Liton Gazi vive a Brescia dal 1995 e ricorda perfettamente quel 20 dicembre di dodici anni fa quando al Civile è nata la sua primogenita. «Lei è cresciuta qui anche se qualche anno fa siamo tornati in Bangladesh per portarla in ospedale a Dacca. Volevamo capire perché non parlava e i medici ci hanno detto che era affetta da autismo. Una diagnosi che è stata confermata pure a Brescia e, purtroppo, anche il secondogenito ha lo stesso problema». I muri della stanza nella casa popolare dalle pareti solide e dai soffitti a crociera sono «affrescati» da disegni infantili, mentre sui termosifoni alcuni loro abitini sono stesi ad asciugare. Come in tutte le case in cui vivono bambini, anche in quella di Iuschra sono molte le tracce dei ragazzini e della loro vitalità.
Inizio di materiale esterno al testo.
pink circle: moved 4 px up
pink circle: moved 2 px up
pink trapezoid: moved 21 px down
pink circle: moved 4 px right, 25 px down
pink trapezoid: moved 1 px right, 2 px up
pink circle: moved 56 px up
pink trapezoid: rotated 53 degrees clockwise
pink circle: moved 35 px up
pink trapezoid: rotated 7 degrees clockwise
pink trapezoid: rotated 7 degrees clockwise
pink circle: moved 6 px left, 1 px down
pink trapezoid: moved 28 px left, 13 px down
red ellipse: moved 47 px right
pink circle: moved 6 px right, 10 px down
Avevamo già incontrato la madre - Mustnurtrunnahar Khanam ma per tutti noi semplicemente Sonia - lo scorso luglio, a pochi giorni dalla scomparsa della figlia. Allora era sola in casa con i bambini, mentre il marito si trovava a Cariadeghe dove un esercito di uomini era nel pieno delle ricerche. Allora, lei aveva condiviso con noi speranze e paure. In presenza del marito, rimane in silenzio ed ascolta.
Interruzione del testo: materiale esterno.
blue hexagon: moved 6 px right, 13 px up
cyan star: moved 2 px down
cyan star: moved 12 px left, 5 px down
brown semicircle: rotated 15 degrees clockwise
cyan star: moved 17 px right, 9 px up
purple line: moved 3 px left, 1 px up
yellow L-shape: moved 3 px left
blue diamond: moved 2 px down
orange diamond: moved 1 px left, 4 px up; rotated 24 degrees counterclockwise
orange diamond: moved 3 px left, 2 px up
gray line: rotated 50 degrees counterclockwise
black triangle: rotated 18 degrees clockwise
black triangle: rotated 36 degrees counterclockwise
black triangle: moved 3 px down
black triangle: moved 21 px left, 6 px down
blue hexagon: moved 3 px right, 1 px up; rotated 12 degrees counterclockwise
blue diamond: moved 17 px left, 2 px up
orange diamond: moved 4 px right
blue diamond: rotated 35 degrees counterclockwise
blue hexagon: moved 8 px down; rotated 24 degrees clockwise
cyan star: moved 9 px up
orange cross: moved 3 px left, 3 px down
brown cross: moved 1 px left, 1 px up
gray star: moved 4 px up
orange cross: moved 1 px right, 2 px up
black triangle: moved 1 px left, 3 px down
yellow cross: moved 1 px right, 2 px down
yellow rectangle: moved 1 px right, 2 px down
«Il compleanno? Nella nostra religione non si festeggia, ma si prega Dio e quello che si sarebbe speso per i regali lo si dona a chi ha meno di noi» spiega Liton. Poi, singhiozzando, torna con il pensiero alla figlia: «No, la testa non mi funziona più, da quando lei è scomparsa. Cosa starà facendo ora? Sarà viva? Sarà morta? Sarà stata rapita da persone che le hanno fatto del male? Troppe ipotesi ed anche qualche angoscia in più quando sento notizie su ritrovamenti di resti che poi si rivelano infondate. Ho veramente pensato a tutto, in questi mesi, anche che qualcuno l’abbia rapita per rivendere i suoi organi. Non avrei voluto avere questo pensiero, cerco di scacciarlo dalla mente perché è troppo doloroso. È atroce anche solo averlo, ma non posso proprio escludere nulla e quel che più mi tormenta è non riuscire a distinguere il vero dal falso. Del resto, è praticamente impossibile».
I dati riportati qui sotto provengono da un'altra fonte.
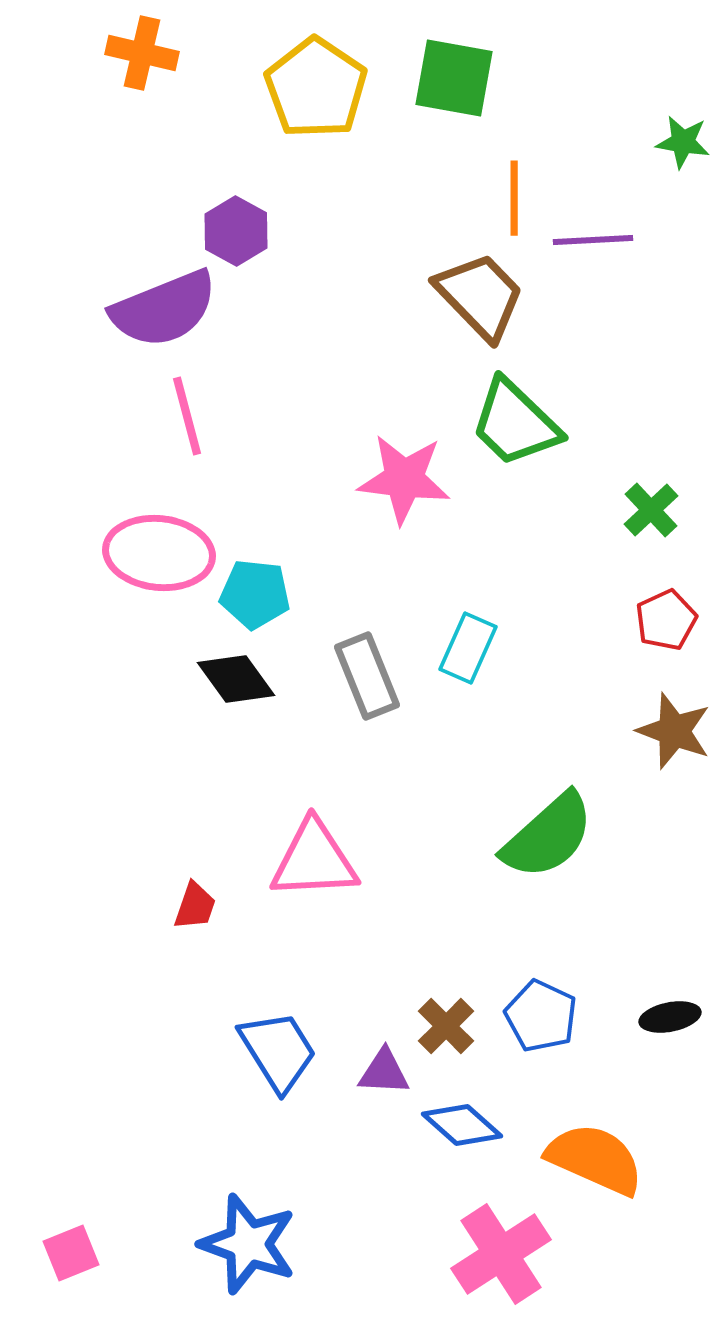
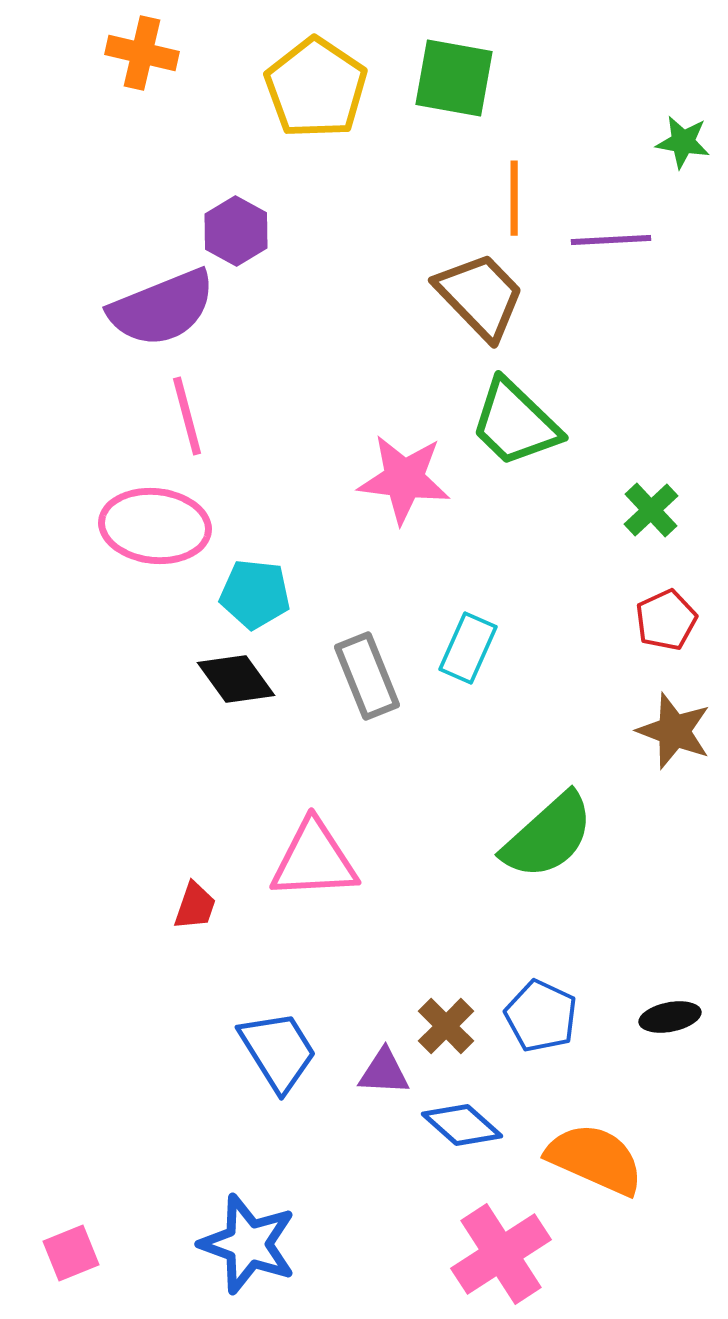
purple line: moved 18 px right
purple semicircle: moved 2 px left, 1 px up
pink ellipse: moved 4 px left, 27 px up
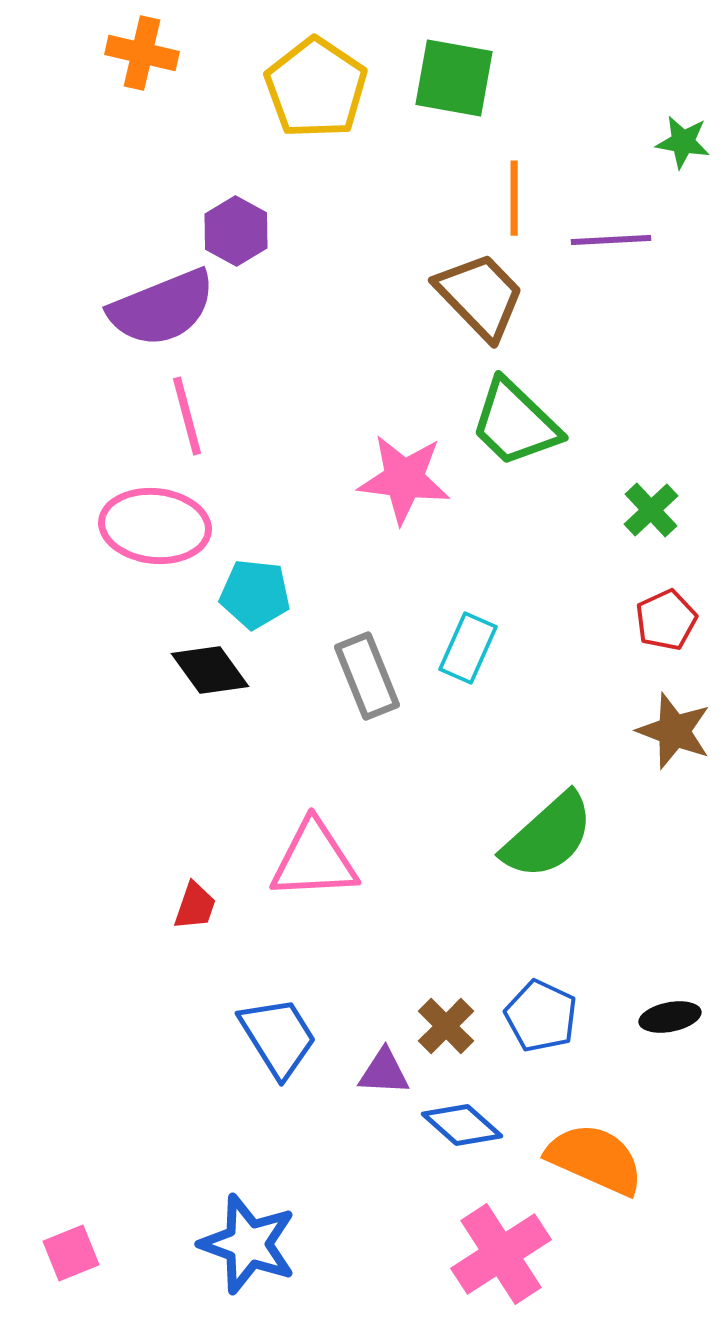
black diamond: moved 26 px left, 9 px up
blue trapezoid: moved 14 px up
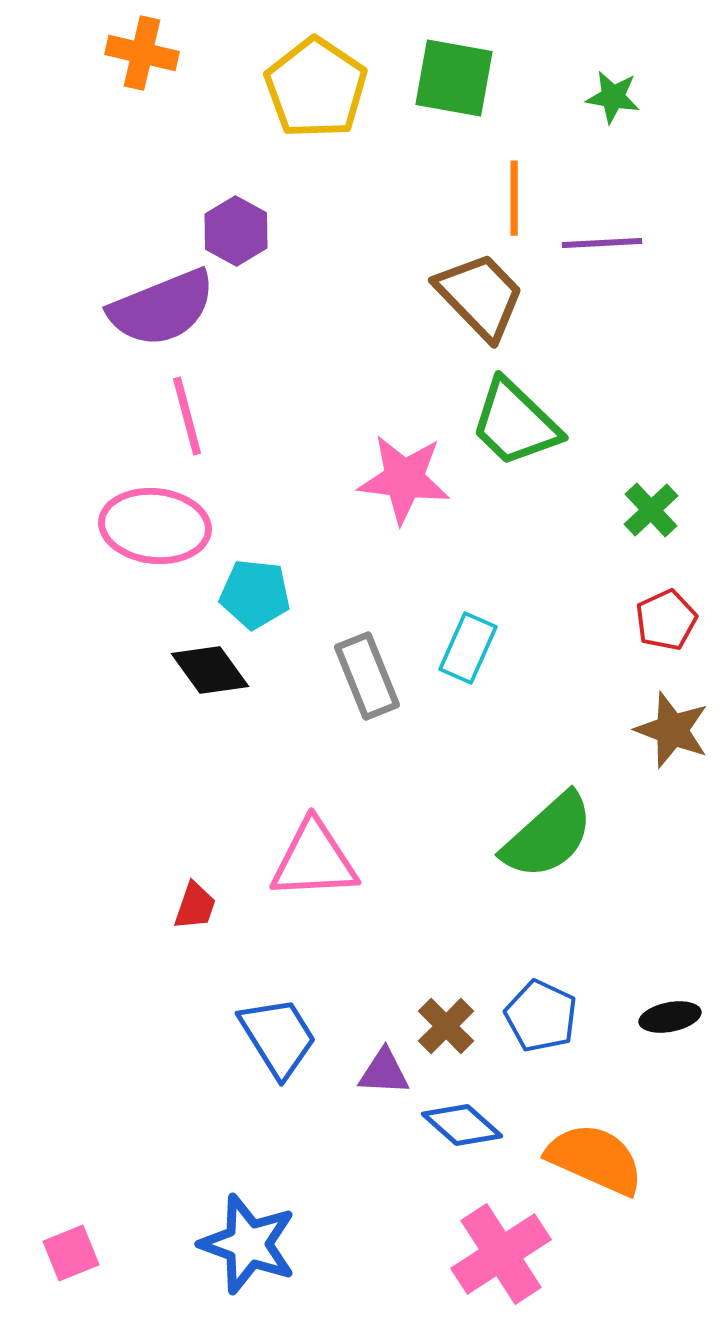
green star: moved 70 px left, 45 px up
purple line: moved 9 px left, 3 px down
brown star: moved 2 px left, 1 px up
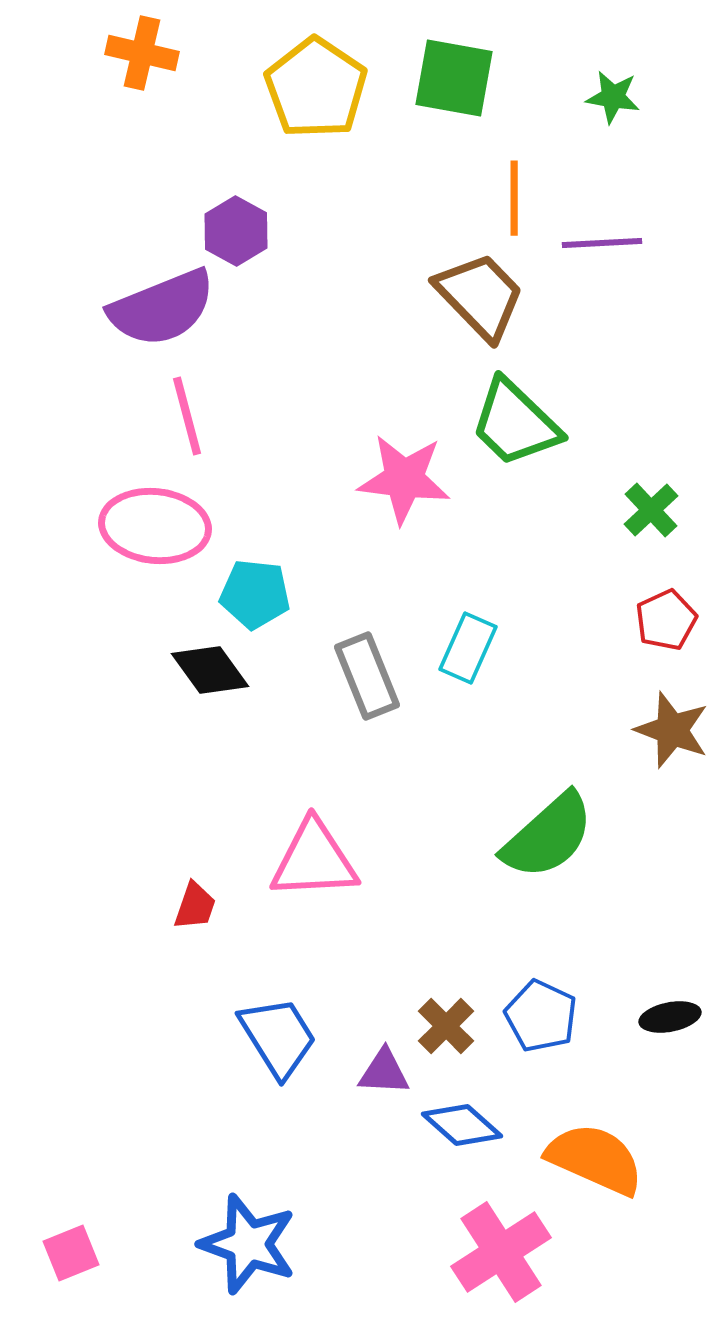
pink cross: moved 2 px up
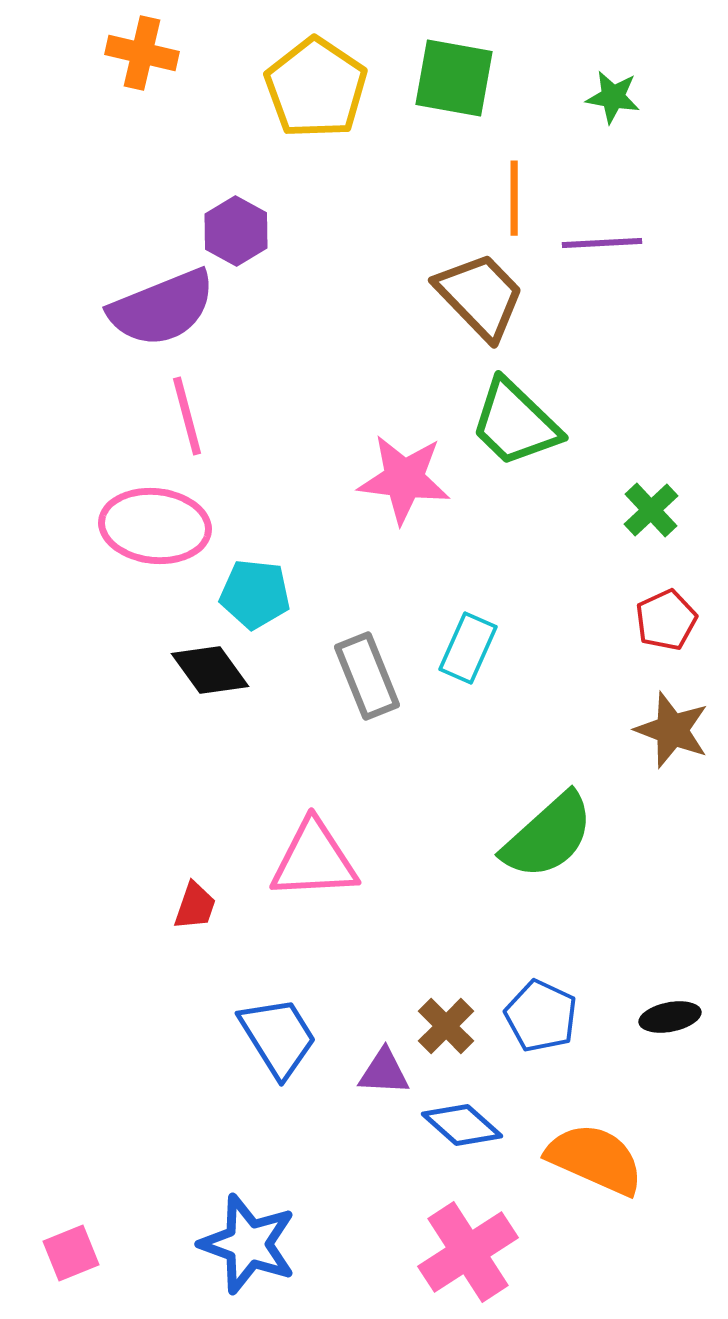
pink cross: moved 33 px left
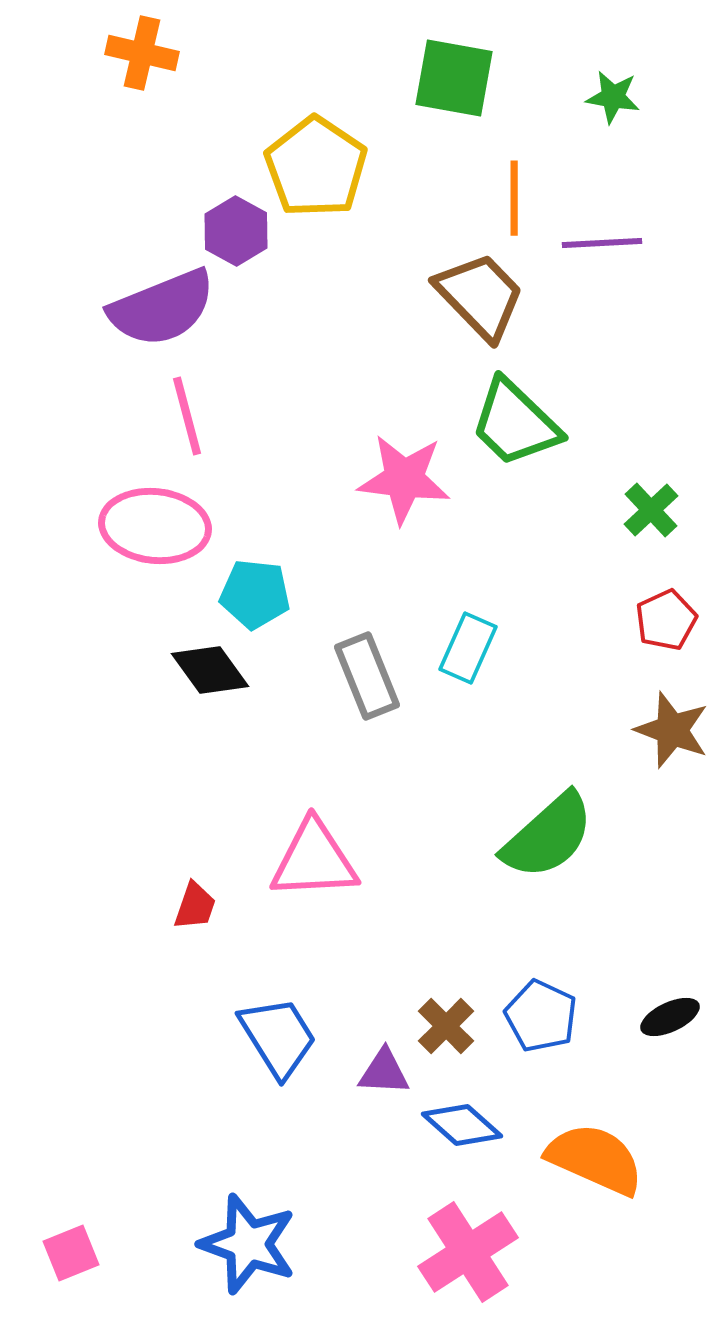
yellow pentagon: moved 79 px down
black ellipse: rotated 14 degrees counterclockwise
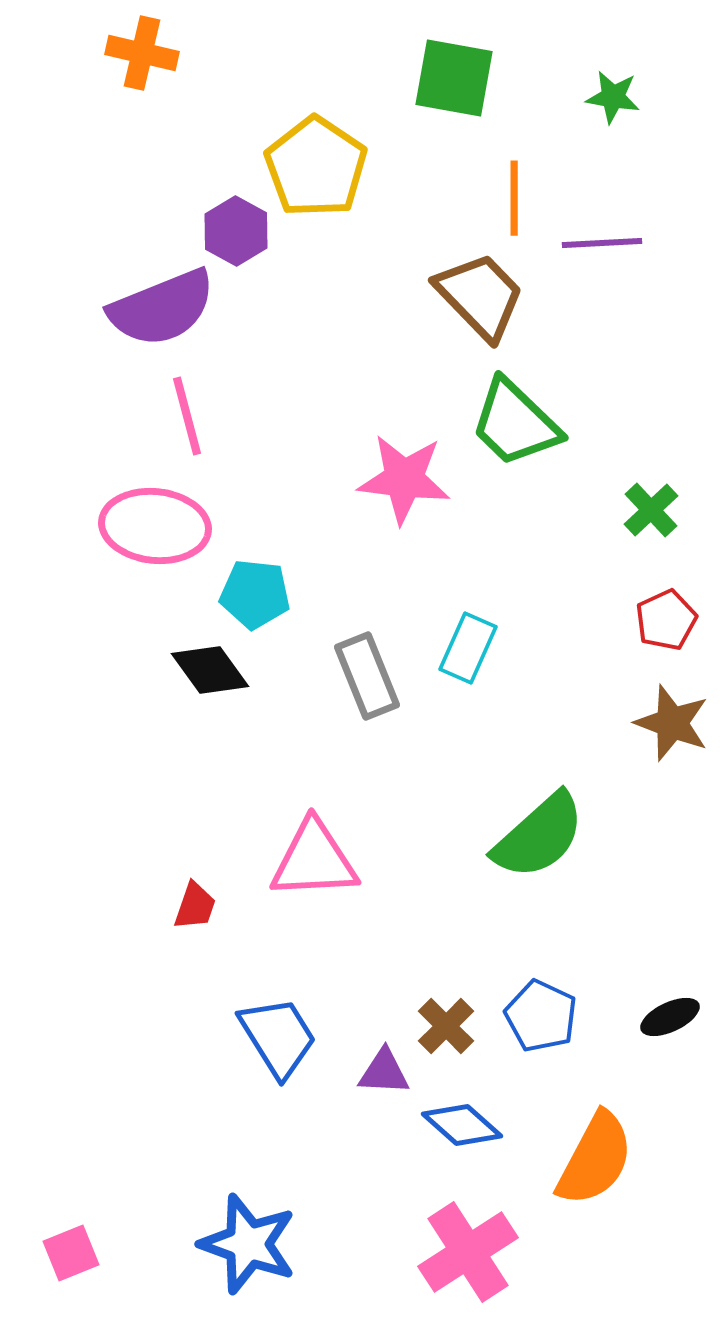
brown star: moved 7 px up
green semicircle: moved 9 px left
orange semicircle: rotated 94 degrees clockwise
Poi, racconta della catena di solidarietà iniziata già dal quel 19 luglio. Delle amicizie nate sull’altopiano, con le forze dell’ordine e con gli uomini dei Vigili del Fuoco e della Protezione Civile, al punto che alcuni volontari lo chiamano, si informano, gli stanno vicino. Racconta dei colleghi di lavoro, all’Iveco, che comprendono il suo dramma e della comunità tutta, non solo bengalese, che sta accanto a lui e alla sua famiglia con grande delicatezza. Parla delle indagini e della sua «totale fiducia negli investigatori italiani, perché hanno risolto molti casi difficili di persone scomparse, quindi sarà così anche per nostra figlia». Ha un pensiero per i familiari rimasti in Bangladesh. Con la nonna che ripete: «La bambina è stata un dono di Dio. E Dio sa com’è Iuschra, ed ha voluto riprendersela».